> _Try it_:
Begin at the line that holds "работы онлайн-чата." and copy each line exactly until the data below ends, including that last line but no pictures.

> _Records supplied_:
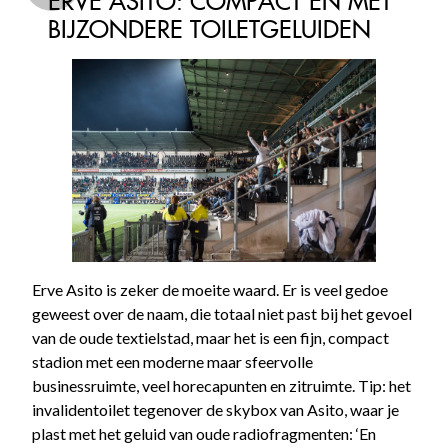
ERVE ASITO: COMPACT EN MET
BIJZONDERE TOILETGELUIDEN
Erve Asito is zeker de moeite waard. Er is veel gedoe
geweest over de naam, die totaal niet past bij het gevoel
van de oude textielstad, maar het is een fijn, compact
stadion met een moderne maar sfeervolle
businessruimte, veel horecapunten en zitruimte. Tip: het
invalidentoilet tegenover de skybox van Asito, waar je
plast met het geluid van oude radiofragmenten: ‘En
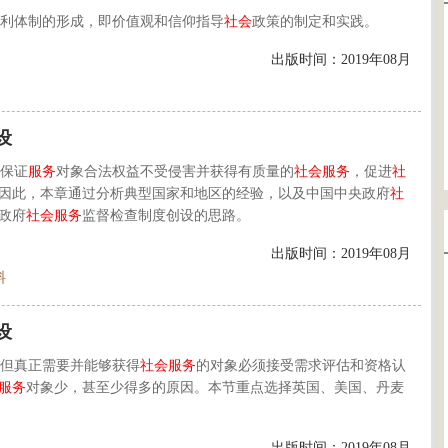
利体制的形成，即价值观和信仰指导
社会
政策的制定和实践。
出版时间：2019年08月
设
保证
服务
对象合法权益不受侵害并获得有质量的
社会
服务
，促进
社
因此，本章通过分析典型国家和地区的经验，以及中国中央政府
社
政府
社会
服务
监督检查制度创设的思路。
出版时间：2019年08月
料
设
但真正需要并能够获得
社会
服务
的对象必须接受需求评估和资格认
服务
对象少，甚至少得多的原因。本节重点选择英国、美国、丹麦
出版时间：2019年08月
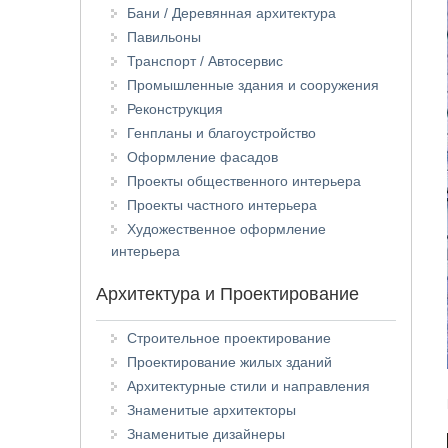
Бани / Деревянная архитектура
Павильоны
Транспорт / Автосервис
Промышленные здания и сооружения
Реконструкция
Генпланы и благоустройство
Оформление фасадов
Проекты общественного интерьера
Проекты частного интерьера
Художественное оформление
интерьера
Архитектура и Проектирование
Строительное проектирование
Проектирование жилых зданий
Архитектурные стили и направления
Знаменитые архитекторы
Знаменитые дизайнеры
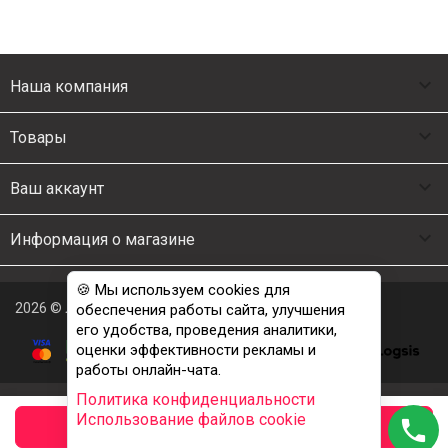

Наша компания

Товары

Ваш аккаунт

Информация о магазине
🍪 Мы используем cookies для
2026 © Люкс Постель
обеспечения работы сайта, улучшения
его удобства, проведения аналитики,
оценки эффективности рекламы и
работы онлайн-чата.
Политика конфиденциальности
Использование файлов cookie
phone
заказать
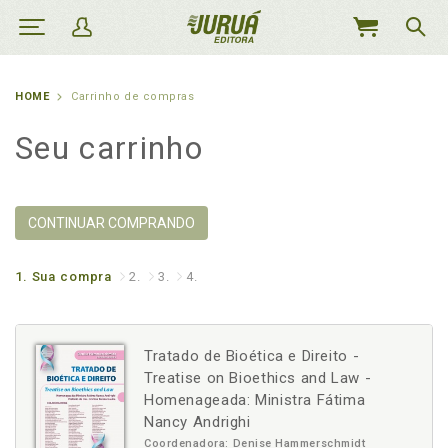
MEU
CARRINHO
HOME
Carrinho de compras
Seu carrinho
CONTINUAR COMPRANDO
1.
Sua compra
2.
3.
4.
Tratado de Bioética e Direito -
Treatise on Bioethics and Law -
Homenageada: Ministra Fátima
Nancy Andrighi
Coordenadora: Denise Hammerschmidt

> _Exercise result_:
работы онлайн-чата.
Политика конфиденциальности
Использование файлов cookie
phone
заказать
MEU
CARRINHO
HOME
Carrinho de compras
Seu carrinho
CONTINUAR COMPRANDO
1.
Sua compra
2.
3.
4.
Tratado de Bioética e Direito -
Treatise on Bioethics and Law -
Homenageada: Ministra Fátima
Nancy Andrighi
Coordenadora: Denise Hammerschmidt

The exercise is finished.